This is a list of emotions I was feeling on February 20th and I titled it “Emotional Chaos”:
Analytical- I just feel like I need to analyze and pick apart everything that has happened
Nervous/Anxious- How are things gonna turn out next week? What if I fuck things up? What if I don’t fit in? What if I can’t do this? I dunno how their schedule works- what if I spiral into relapse? (this is in reference to starting Gateway)
Chaotic- Not on the outside. I’m holding it together so well, but my mind is craving the chaos and uncertainty of the Death Game.
Fearful- I’m affraid- so afraid that I apparently can’t spell. I don’t wanna make things worse- or fail. What if Ana’s all I am?
Guilty- I don’t deserve to be okay. I hurt so many people. I ruined my life. I’m supposed to be punishing myself- I feel guilty for wanting to screw up my progress. I feel guilty for having urges to cut and overdose, and I wanna kill myself. The thoughts and urges. The images. The triggers. None of its going away.
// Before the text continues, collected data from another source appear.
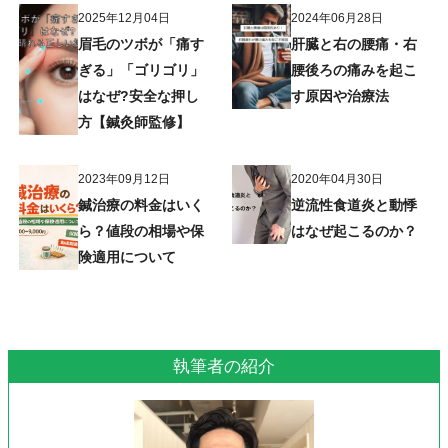
2025年12月04日
2024年06月28日
眉毛のツボが「痛す
肝臓と右の腰痛・右
ぎる」「ゴリゴリ」
腰後ろの痛みを起こ
はなぜ?安全な押し
す原因や治療法
方【鍼灸師監修】
2023年09月12日
2020年04月30日
鍼治療の料金はいく
逆流性食道炎と動悸
ら？値段の相場や保
はなぜ起こるのか？
険適用について
執筆者の紹介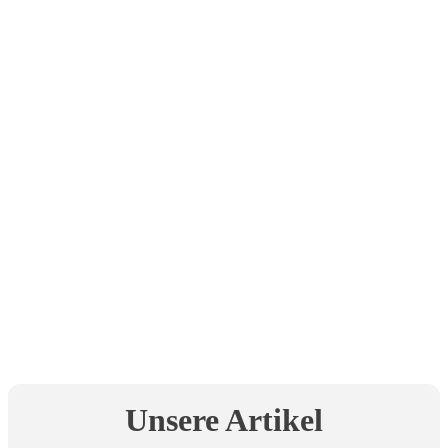
Unsere Artikel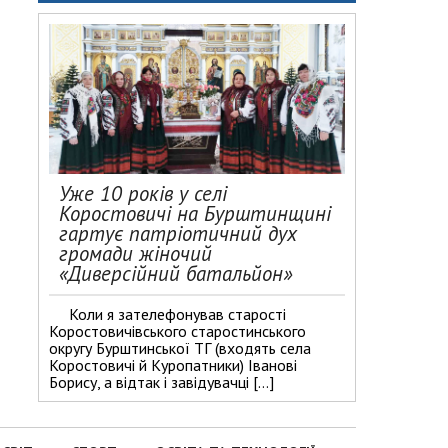
Уже 10 років у селі
Коростовичі на Бурштинщині
гартує патріотичний дух
громади жіночий
«Диверсійний батальйон»
Коли я зателефонував старості
Коростовичівського старостинського
округу Бурштинської ТГ (входять села
Коростовичі й Куропатники) Іванові
Борису, а відтак і завідувачці […]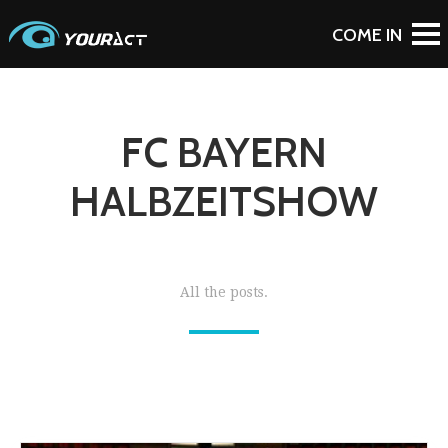
FC BAYERN
HALBZEITSHOW
All the posts.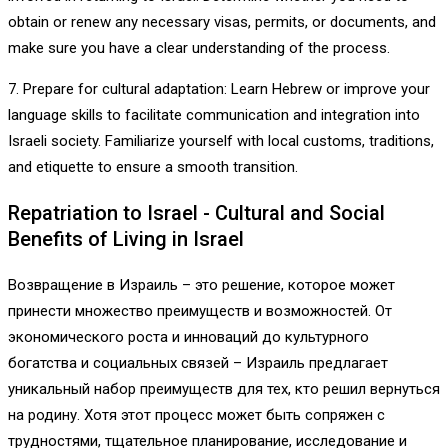
obtain or renew any necessary visas, permits, or documents, and
make sure you have a clear understanding of the process.
7. Prepare for cultural adaptation: Learn Hebrew or improve your
language skills to facilitate communication and integration into
Israeli society. Familiarize yourself with local customs, traditions,
and etiquette to ensure a smooth transition.
Repatriation to Israel - Cultural and Social
Benefits of Living in Israel
Возвращение в Израиль – это решение, которое может
принести множество преимуществ и возможностей. От
экономического роста и инноваций до культурного
богатства и социальных связей – Израиль предлагает
уникальный набор преимуществ для тех, кто решил вернуться
на родину. Хотя этот процесс может быть сопряжен с
трудностями, тщательное планирование, исследование и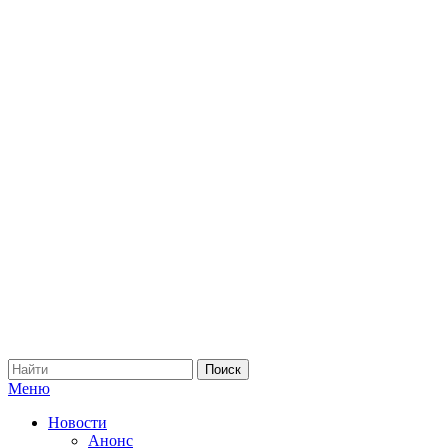
Меню
Новости
Анонс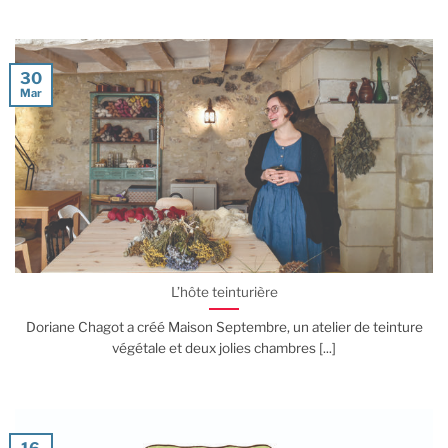
30
Mar
L’hôte teinturière
Doriane Chagot a créé Maison Septembre, un atelier de teinture
végétale et deux jolies chambres [...]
Reclusive- Not sure if I’m using this word right, but I wana just hide away by myself. And sulk in my pain.
Pitiful/helpless- (An arrow points to the last sentence after reclusive)
Conflicted, or Confused- I’m not sure. Maybe both. I just dunno what I want anymore.
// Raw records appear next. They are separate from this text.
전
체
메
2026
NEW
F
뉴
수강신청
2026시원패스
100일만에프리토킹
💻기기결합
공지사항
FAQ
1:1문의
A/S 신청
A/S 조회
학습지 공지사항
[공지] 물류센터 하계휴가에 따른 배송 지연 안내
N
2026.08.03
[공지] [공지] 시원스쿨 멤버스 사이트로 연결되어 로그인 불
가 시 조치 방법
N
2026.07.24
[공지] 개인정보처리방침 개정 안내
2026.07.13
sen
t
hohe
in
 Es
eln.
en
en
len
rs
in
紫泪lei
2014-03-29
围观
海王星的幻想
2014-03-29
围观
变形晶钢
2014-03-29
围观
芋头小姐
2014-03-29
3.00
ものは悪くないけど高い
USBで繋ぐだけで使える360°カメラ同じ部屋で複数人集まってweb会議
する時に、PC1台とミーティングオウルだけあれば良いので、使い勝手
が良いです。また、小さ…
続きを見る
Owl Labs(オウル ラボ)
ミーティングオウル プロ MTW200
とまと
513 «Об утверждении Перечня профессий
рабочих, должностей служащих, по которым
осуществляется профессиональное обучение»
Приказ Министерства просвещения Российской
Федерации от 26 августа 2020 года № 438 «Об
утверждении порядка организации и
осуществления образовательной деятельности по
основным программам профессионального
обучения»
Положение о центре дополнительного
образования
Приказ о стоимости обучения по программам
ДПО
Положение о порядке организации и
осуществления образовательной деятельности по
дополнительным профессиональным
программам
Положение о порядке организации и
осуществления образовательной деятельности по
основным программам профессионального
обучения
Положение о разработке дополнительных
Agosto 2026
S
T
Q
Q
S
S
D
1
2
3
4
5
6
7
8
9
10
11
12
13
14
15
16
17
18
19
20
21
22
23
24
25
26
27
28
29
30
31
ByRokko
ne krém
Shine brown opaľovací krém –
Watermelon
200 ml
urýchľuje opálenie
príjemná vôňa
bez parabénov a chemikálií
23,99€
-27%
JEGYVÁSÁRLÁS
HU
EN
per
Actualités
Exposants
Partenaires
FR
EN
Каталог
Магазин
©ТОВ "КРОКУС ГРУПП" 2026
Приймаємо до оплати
Insecure- I’m just not sure I’m good enough. Ana says I’m worthless. Bitch says I can do this. Bitch says I’m strong, but I’m not. (Ana is my illness. Bitch is this other voice that kinda keeps me out of trouble)
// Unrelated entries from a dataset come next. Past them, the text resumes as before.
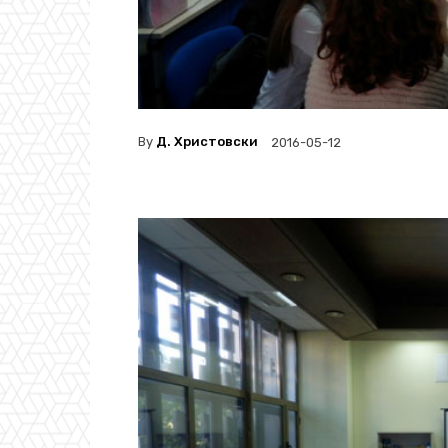
By
Д. Христовски
2016-05-12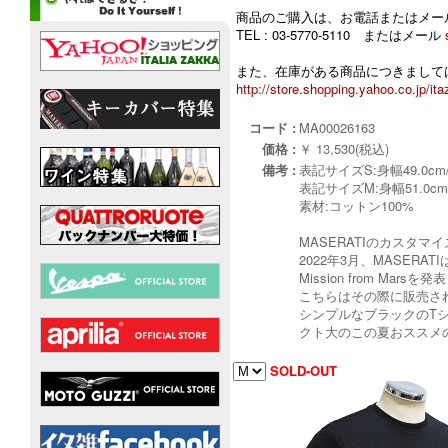
商品のご購入は、お電話またはメー
TEL : 03-5770-5110 またはメール
また、在庫がある商品につきましては
http://store.shopping.yahoo.co.jp/ita
コード :
MA00026163
価格 :
￥ 13,530(税込)
備考 :
表記サイズS:身幅49.0cm/
表記サイズM:身幅51.0cm/
素材:コットン100%
MASERATIのカスタ
2022年3月、MASER
Mission from Mars
こちらはその際に販売さ
シンプルなブラックのT
クト大のこの夏おススメ
SOLD-OUT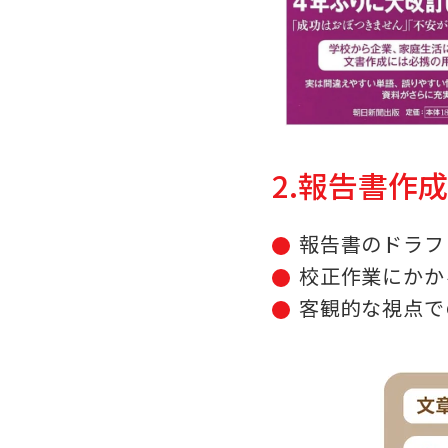
2.報告書作
報告書のドラフ
校正作業にかか
客観的な視点で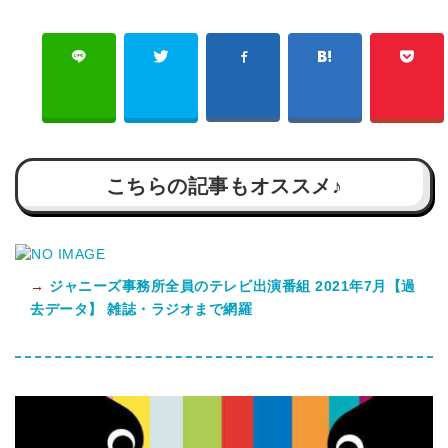
こちらの記事もオススメ♪
→
ジャニーズ事務所全員のテレビ出演番組 2021年7月【過
去データ】 雑誌・ラジオまで網羅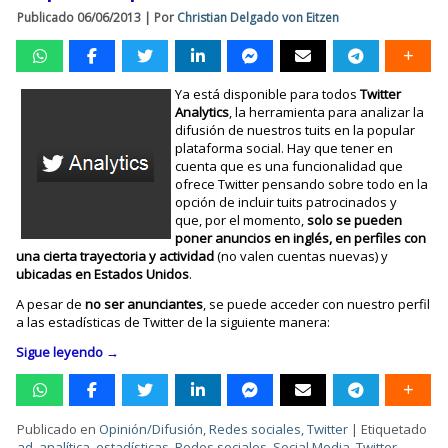
Publicado
06/06/2013
|
Por
Christian Delgado von Eitzen
Ya está disponible para todos
Twitter
Analytics
, la herramienta para analizar la
difusión de nuestros tuits en la popular
plataforma social. Hay que tener en
cuenta que es una funcionalidad que
ofrece Twitter pensando sobre todo en la
opción de incluir tuits patrocinados y
que, por el momento,
solo se pueden
poner anuncios en inglés,
en perfiles con
una cierta trayectoria y actividad
(no valen cuentas nuevas) y
ubicadas en Estados Unidos
.
A pesar de
no ser anunciantes
, se puede acceder con nuestro perfil
a las estadísticas de Twitter de la siguiente manera:
Sigue leyendo
→
Publicado en
Opinión/Difusión
,
Redes sociales
,
Twitter
|
Etiquetado
ad
,
analítica
,
estadísticas
,
Redes sociales
,
Social Media
,
Twitter
,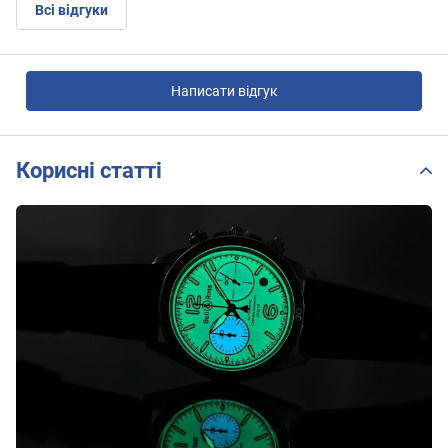
Всі відгуки
Написати відгук
Корисні статті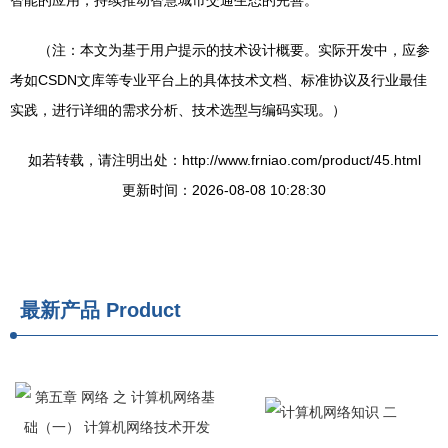
智能的应用，持续推动智慧城市交通生态的完善。
（注：本文为基于用户提示的技术设计概要。实际开发中，应参
考如CSDN文库等专业平台上的具体技术文档、标准协议及行业最佳
实践，进行详细的需求分析、技术选型与编码实现。）
如若转载，请注明出处：http://www.frniao.com/product/45.html
更新时间：2026-08-08 10:28:30
最新产品
Product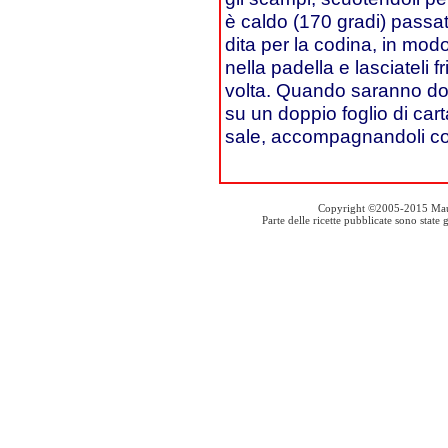
è caldo (170 gradi) passat
dita per la codina, in modo
nella padella e lasciateli 
volta. Quando saranno dora
su un doppio foglio di cart
sale, accompagnandoli con
Copyright ©2005-2015 Mauro S
Parte delle ricette pubblicate sono stat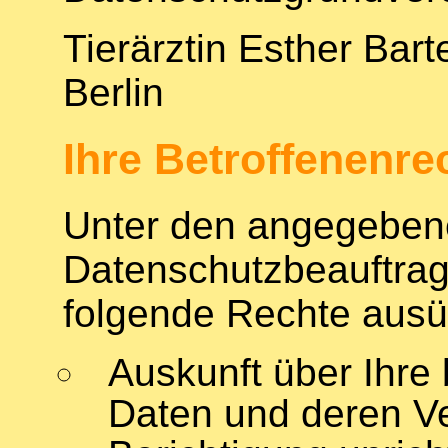
Tierärztin Esther Bar
Berlin
Ihre Betroffenenre
Unter den angegeben
Datenschutzbeauftrag
folgende Rechte ausü
Auskunft über Ihre
Daten und deren Ve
Jealous/Envious- I dunno the difference. But I’m jealous of a girl that my friend is into. I know she’s not into him, but I still want his attention, which I’m not getting any of.
Lonely- But reclusive- I wanna be with someone, but I feel like I’m not good enough for anyone- so I wanna try to hide.
Mistrusting/Untrusting- I dunno. I’m just afraid that if I make one mistake, recovery will be destroyed
Self-Defeating- Self-Condemning, Self-Hatred- I’m sabotaging everything, because I’m afraid. I can’t lose anyone if nobody’s there. No one else can hurt me, if I hurt me first.